_Your assignment_. Your task is to repeat the lines below exactly, excluding any pictures they contain.
____ Data for this exercise
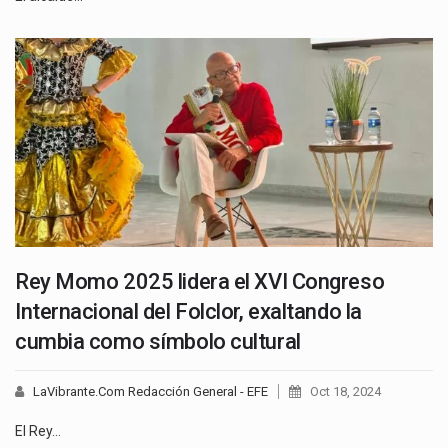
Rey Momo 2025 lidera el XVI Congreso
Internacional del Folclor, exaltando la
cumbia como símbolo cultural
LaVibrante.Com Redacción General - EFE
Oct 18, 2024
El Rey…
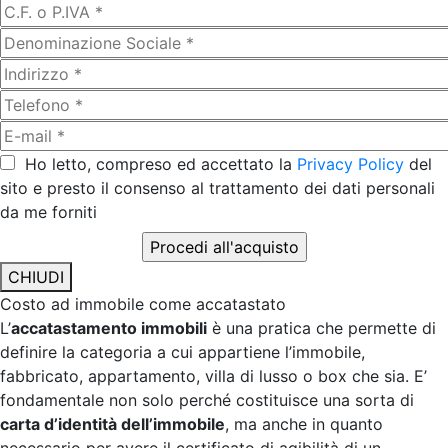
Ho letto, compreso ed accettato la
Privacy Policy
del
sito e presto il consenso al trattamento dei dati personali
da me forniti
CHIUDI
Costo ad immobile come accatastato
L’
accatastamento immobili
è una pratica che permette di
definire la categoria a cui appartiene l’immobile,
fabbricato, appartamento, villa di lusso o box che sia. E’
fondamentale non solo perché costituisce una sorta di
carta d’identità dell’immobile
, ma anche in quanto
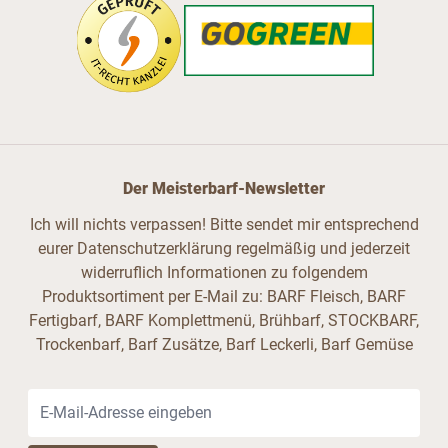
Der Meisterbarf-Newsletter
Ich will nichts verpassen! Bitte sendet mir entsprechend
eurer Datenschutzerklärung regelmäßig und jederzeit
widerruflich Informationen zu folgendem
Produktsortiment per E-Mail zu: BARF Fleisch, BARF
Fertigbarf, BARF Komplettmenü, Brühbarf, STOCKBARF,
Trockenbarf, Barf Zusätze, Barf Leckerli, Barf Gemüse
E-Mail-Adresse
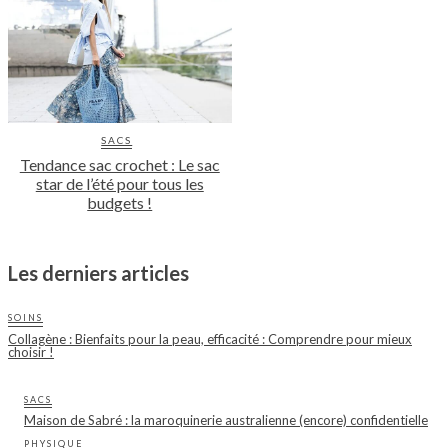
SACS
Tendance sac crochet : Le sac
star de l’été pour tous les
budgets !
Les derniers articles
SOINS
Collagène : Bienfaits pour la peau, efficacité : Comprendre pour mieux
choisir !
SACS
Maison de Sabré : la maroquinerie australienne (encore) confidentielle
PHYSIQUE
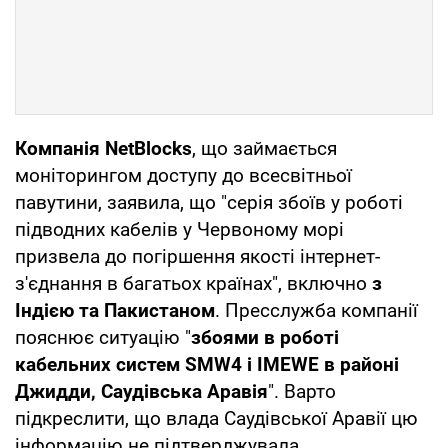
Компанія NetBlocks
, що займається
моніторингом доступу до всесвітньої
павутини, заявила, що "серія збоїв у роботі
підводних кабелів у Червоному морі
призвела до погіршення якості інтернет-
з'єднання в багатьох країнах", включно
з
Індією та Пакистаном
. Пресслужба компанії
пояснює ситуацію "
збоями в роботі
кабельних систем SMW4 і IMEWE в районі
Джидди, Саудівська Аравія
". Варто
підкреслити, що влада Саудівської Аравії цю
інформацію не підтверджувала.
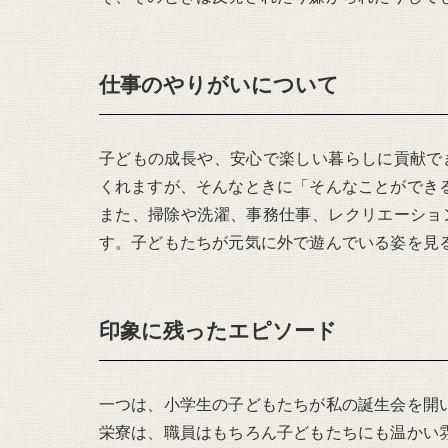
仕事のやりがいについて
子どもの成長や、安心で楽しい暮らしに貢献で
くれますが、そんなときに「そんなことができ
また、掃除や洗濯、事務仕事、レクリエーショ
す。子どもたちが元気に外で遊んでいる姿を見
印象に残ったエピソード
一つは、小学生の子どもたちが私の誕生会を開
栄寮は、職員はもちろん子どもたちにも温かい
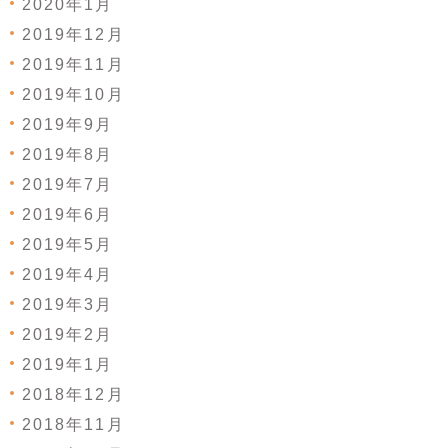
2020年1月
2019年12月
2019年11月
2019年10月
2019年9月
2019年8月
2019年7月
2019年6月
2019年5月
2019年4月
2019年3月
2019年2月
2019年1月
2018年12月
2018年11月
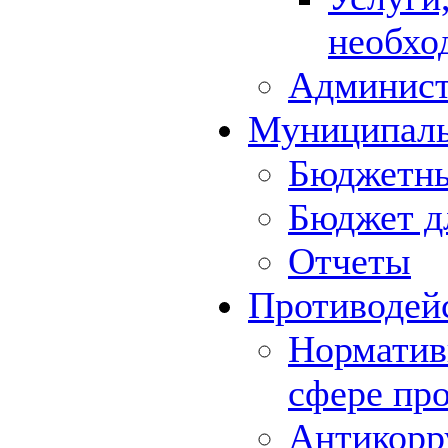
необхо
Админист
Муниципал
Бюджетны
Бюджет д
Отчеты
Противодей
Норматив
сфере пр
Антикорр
________
_Task output_.
Rey Momo 2025 lidera el XVI Congreso
Internacional del Folclor, exaltando la
cumbia como símbolo cultural
LaVibrante.Com Redacción General - EFE
Oct 18, 2024
El Rey…
Ho letto, compreso ed accettato la
Privacy Policy
del
sito e presto il consenso al trattamento dei dati personali
da me forniti
CHIUDI
Costo ad immobile come accatastato
L’
accatastamento immobili
è una pratica che permette di
definire la categoria a cui appartiene l’immobile,
fabbricato, appartamento, villa di lusso o box che sia. E’
fondamentale non solo perché costituisce una sorta di
carta d’identità dell’immobile
, ma anche in quanto
Der Meisterbarf-Newsletter
Ich will nichts verpassen! Bitte sendet mir entsprechend
eurer Datenschutzerklärung regelmäßig und jederzeit
widerruflich Informationen zu folgendem
Produktsortiment per E-Mail zu: BARF Fleisch, BARF
Fertigbarf, BARF Komplettmenü, Brühbarf, STOCKBARF,
Trockenbarf, Barf Zusätze, Barf Leckerli, Barf Gemüse
E-Mail-Adresse
SACS
Tendance sac crochet : Le sac
star de l’été pour tous les
budgets !
Les derniers articles
SOINS
Collagène : Bienfaits pour la peau, efficacité : Comprendre pour mieux
choisir !
SACS
Maison de Sabré : la maroquinerie australienne (encore) confidentielle
PHYSIQUE
Компанія NetBlocks
, що займається
моніторингом доступу до всесвітньої
павутини, заявила, що "серія збоїв у роботі
підводних кабелів у Червоному морі
призвела до погіршення якості інтернет-
з'єднання в багатьох країнах", включно
з
Індією та Пакистаном
. Пресслужба компанії
пояснює ситуацію "
збоями в роботі
кабельних систем SMW4 і IMEWE в районі
Джидди, Саудівська Аравія
". Варто
підкреслити, що влада Саудівської Аравії цю
інформацію не підтверджувала.
仕事のやりがいについて
子どもの成長や、安心で楽しい暮らしに貢献で
くれますが、そんなときに「そんなことができ
また、掃除や洗濯、事務仕事、レクリエーショ
す。子どもたちが元気に外で遊んでいる姿を見
印象に残ったエピソード
一つは、小学生の子どもたちが私の誕生会を開
栄寮は、職員はもちろん子どもたちにも温かい
2020年1月
2019年12月
2019年11月
2019年10月
2019年9月
2019年8月
2019年7月
2019年6月
2019年5月
2019年4月
2019年3月
2019年2月
2019年1月
2018年12月
2018年11月
необхо
Админист
Муниципал
Бюджетны
Бюджет д
Отчеты
Противодей
Норматив
сфере пр
Антикорр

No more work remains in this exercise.